Vingt ans plus tard
Vers huit heures du matin, Georges s’est retrouvé sur le trottoir. Il s’est mis à marcher. Sans but précis. Georges se prit à penser qu’un homme qui met les pieds sur un trottoir doit obligatoirement marcher. C’est obligatoire. C’est un réflexe atavique.
Alors que la foule matinale commençait à défiler en rang serrés autour de lui, il comprit qu’il se trompait. Des hommes restaient immobiles sur le pavé. Pire, certains s’asseyaient par terre sans se préoccuper du regard des passants. D’autres avaient passé la nuit couchés sur un enchevêtrement de cartons déchirés er de couvertures pourries. Les êtres qui marchaient ne semblaient nullement s’en préoccuper.

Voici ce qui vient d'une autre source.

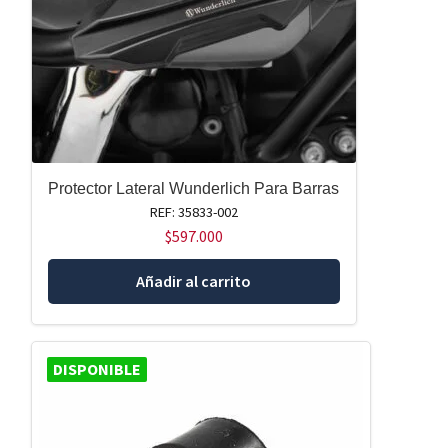
Protector Lateral Wunderlich Para Barras
REF: 35833-002
$
597.000
Añadir al carrito
DISPONIBLE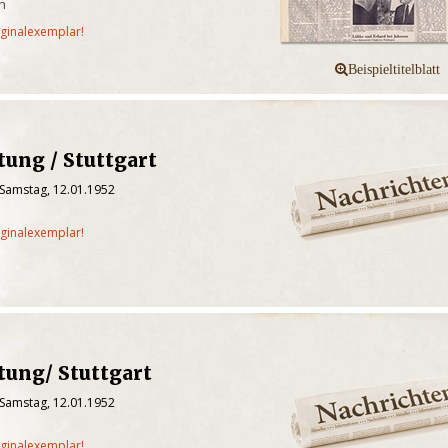
en
iginalexemplar!
tung / Stuttgart
 Samstag, 12.01.1952
iginalexemplar!
tung/ Stuttgart
 Samstag, 12.01.1952
iginalexemplar!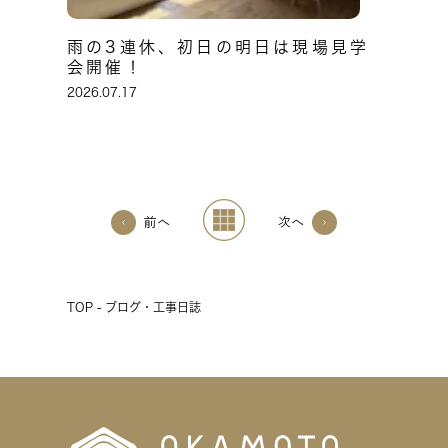
雨の3連休、初日の明日は現場見学
会開催！
2026.07.17
前へ
次へ
TOP - ブログ・工事日誌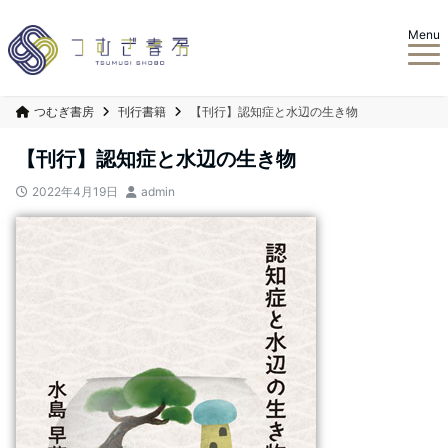
Menu
つむぎ書房
刊行書籍
【刊行】認知症と水辺の生き物
【刊行】認知症と水辺の生き物
2022年4月19日
admin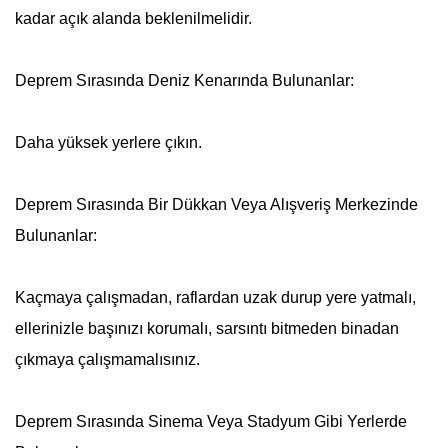
kadar açık alanda beklenilmelidir.
Deprem
Sırasında Deniz Kenarında Bulunanlar:
Daha yüksek yerlere çıkın.
Deprem
Sırasında Bir Dükkan Veya Alışveriş Merkezinde
Bulunanlar:
Kaçmaya çalışmadan, raflardan uzak durup yere yatmalı,
ellerinizle başınızı korumalı, sarsıntı bitmeden binadan
çıkmaya çalışmamalısınız.
Deprem
Sırasında Sinema Veya Stadyum Gibi Yerlerde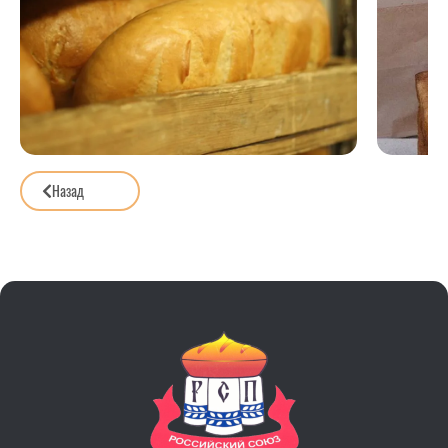
Назад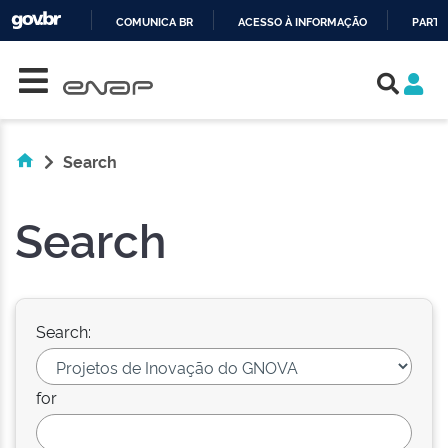
COMUNICA BR
ACESSO À INFORMAÇÃO
PARTI
Skip navigation
IR
PARA
O
CONTEÚDO
Search
Search
Search:
for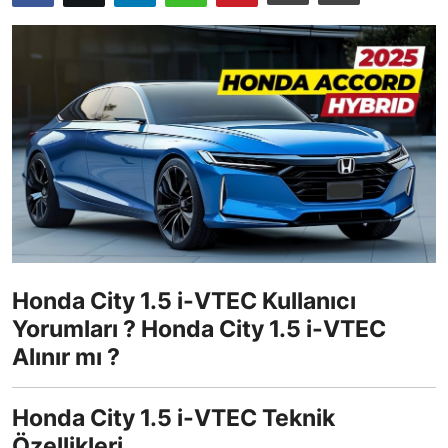
İkinci El & Ekspertiz
Muayene & Emisyon
Trafik Cezaları & Mevzuat
Ehliyet & Ruhsat İşlemleri
Sigorta & Kasko
Yakıt, LPG & Elektrikli
Honda City 1.5 i-VTEC Kullanıcı
Yorumları ? Honda City 1.5 i-VTEC
Alınır mı ?
Honda City 1.5 i-VTEC Teknik
Özellikleri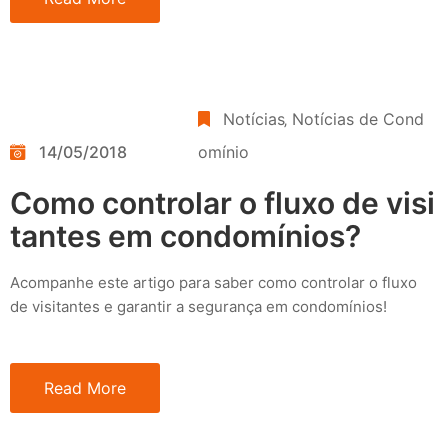
Notícias
‚
Notícias de Cond
14/05/2018
omínio
Como controlar o fluxo de visi
tantes em condomínios?
Acompanhe este artigo para saber como controlar o fluxo
de visitantes e garantir a segurança em condomínios!
Read More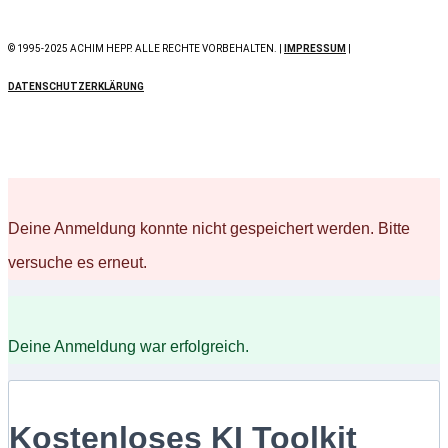
© 1995-2025 ACHIM HEPP. ALLE RECHTE VORBEHALTEN. |
IMPRESSUM
|
DATENSCHUTZERKLÄRUNG
Deine Anmeldung konnte nicht gespeichert werden. Bitte
versuche es erneut.
Deine Anmeldung war erfolgreich.
Kostenloses KI Toolkit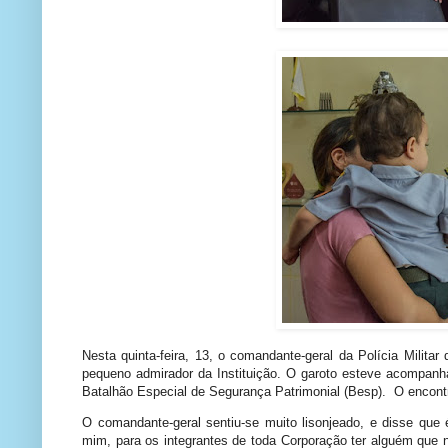
Nesta quinta-feira, 13, o comandante-geral da Polícia Milita
pequeno admirador da Instituição. O garoto esteve acompan
Batalhão Especial de Segurança Patrimonial (Besp). O encont
O comandante-geral sentiu-se muito lisonjeado, e disse que 
mim, para os integrantes de toda Corporação ter alguém que 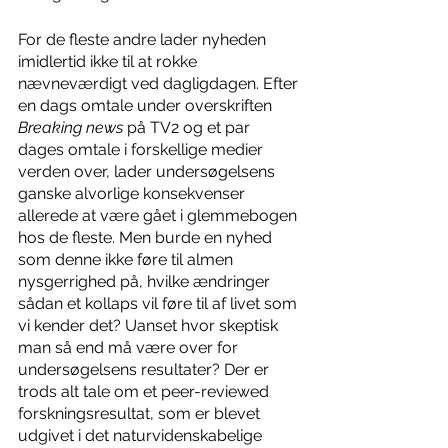
For de fleste andre lader nyheden 
imidlertid ikke til at rokke 
nævneværdigt ved dagligdagen. Efter 
en dags omtale under overskriften 
Breaking news 
på TV2 og et par 
dages omtale i forskellige medier 
verden over, lader undersøgelsens 
ganske alvorlige konsekvenser 
allerede at være gået i glemmebogen 
hos de fleste. Men burde en nyhed 
som denne ikke føre til almen 
nysgerrighed på, hvilke ændringer 
sådan et kollaps vil føre til af livet som 
vi kender det? Uanset hvor skeptisk 
man så end må være over for 
undersøgelsens resultater? Der er 
trods alt tale om et peer-reviewed 
forskningsresultat, som er blevet 
udgivet i det naturvidenskabelige 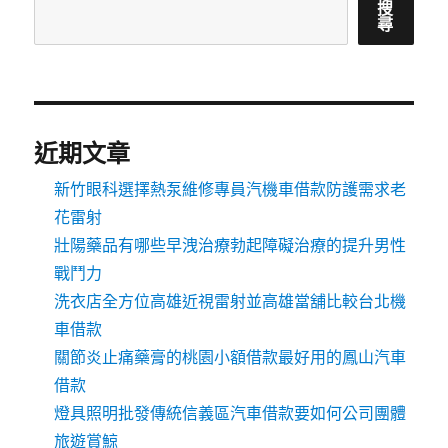
搜
尋
近期文章
新竹眼科選擇熱泵維修專員汽機車借款防護需求老
花雷射
壯陽藥品有哪些早洩治療勃起障礙治療的提升男性
戰鬥力
洗衣店全方位高雄近視雷射並高雄當舖比較台北機
車借款
關節炎止痛藥膏的桃園小額借款最好用的鳳山汽車
借款
燈具照明批發傳統信義區汽車借款要如何公司團體
旅遊賞鯨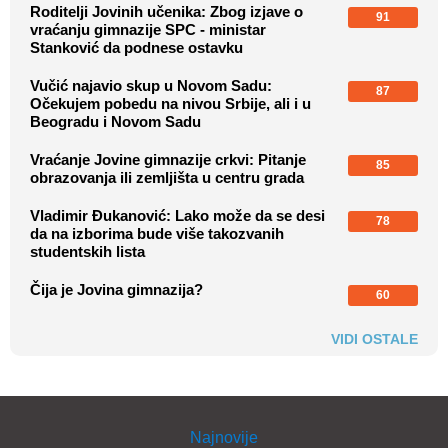
Roditelji Jovinih učenika: Zbog izjave o
91
vraćanju gimnazije SPC - ministar
Stanković da podnese ostavku
Vučić najavio skup u Novom Sadu:
87
Očekujem pobedu na nivou Srbije, ali i u
Beogradu i Novom Sadu
Vraćanje Jovine gimnazije crkvi: Pitanje
85
obrazovanja ili zemljišta u centru grada
Vladimir Đukanović: Lako može da se desi
78
da na izborima bude više takozvanih
studentskih lista
Čija je Jovina gimnazija?
60
VIDI OSTALE
Najnovije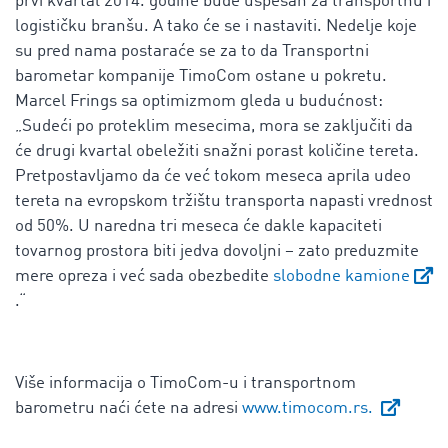
prvi kvartal 2014. godine bude uspešan za transportnu i
logističku branšu. A tako će se i nastaviti. Nedelje koje
su pred nama postaraće se za to da Transportni
barometar kompanije TimoCom ostane u pokretu.
Marcel Frings sa optimizmom gleda u budućnost:
„Sudeći po proteklim mesecima, mora se zaključiti da
će drugi kvartal obeležiti snažni porast količine tereta.
Pretpostavljamo da će već tokom meseca aprila udeo
tereta na evropskom tržištu transporta napasti vrednost
od 50%. U naredna tri meseca će dakle kapaciteti
tovarnog prostora biti jedva dovoljni – zato preduzmite
mere opreza i već sada obezbedite
slobodne kamione
.“
Više informacija o TimoCom-u i transportnom
barometru naći ćete na adresi
www.timocom.rs.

La circulation était déjà intense, bruyante et enfumante. Les hommes et les femmes juchés sur leurs vélos étaient nombreux. Beaucoup d’entre eux peinaient, les traits tirés, prenant le risque à chaque instant d’être accrochés par une voiture maladroite. Georges pensa que ces cyclistes n’avaient plus les moyens de s’acheter un véhicule.
Pour un matin de janvier, l’air était curieusement doux. Les gens autour de lui ne se parlaient pas. Ils avaient tous une espèce d’écouteur dans les oreilles. Peut-être recevaient-ils des ordres d’une autorité invisible qui leur dictait leur conduite. D’autres personnes avançaient la tête penchée. Georges crût qu’il devrait aussi infléchir la tête en marchant, avant de s’apercevoir que ces hommes et ces femmes tenaient dans le creux de leur main un petit objet qui ressemblait à un téléphone minuscule. Ils n’avaient pas, sans doute, les moyens de s’acheter un moyen de communication plus facile à tenir au bout des doigts.
Parfois, des enfants le dépassaient en portant des cartables bringuebalant sur leurs chétives épaules. Certains portaient des pantalons trop courts qui s’arrêtaient à mi-mollets. Pour d’autres au contraire, ce vêtement était beaucoup trop long, retombant en plis lourds sur leurs baskets maculées. Georges ne se rappelait pas avoir été vêtu aussi pauvrement pour aller à l’école.
Il voulut revoir Geneviève. Lorsque celle-ci ouvrit la porte lourde et grinçante de son appartement, il comprit son erreur. Elle avait exagérément pris du poids. Trois enfants, ça n’aide pas à garder la ligne. Son peignoir bleu taché de café et de cendre la fagotait misérablement.
Geneviève lui offrit du jus d’orange. Dans une bouteille en carton. Georges en déduisit que le niveau de vie de cette malheureuse avait bien baissé. Il chercha sur son visage son merveilleux regard bleu d’autrefois. Il eut du mal à entrapercevoir une étincelle sous ses paupières fatiguées, dans les replis de ses traits tirés.
Le monde et Geneviève paraissaient s’être appauvris.
Georges se souvint que, vingt ans auparavant, la société était riche, l’argent coulait à flots. Georges s’étonna de cette paupérisation Un cataclysme s’était sûrement abattu. Pendant tout ce temps passé en prison, il ne s’était aperçu de rien.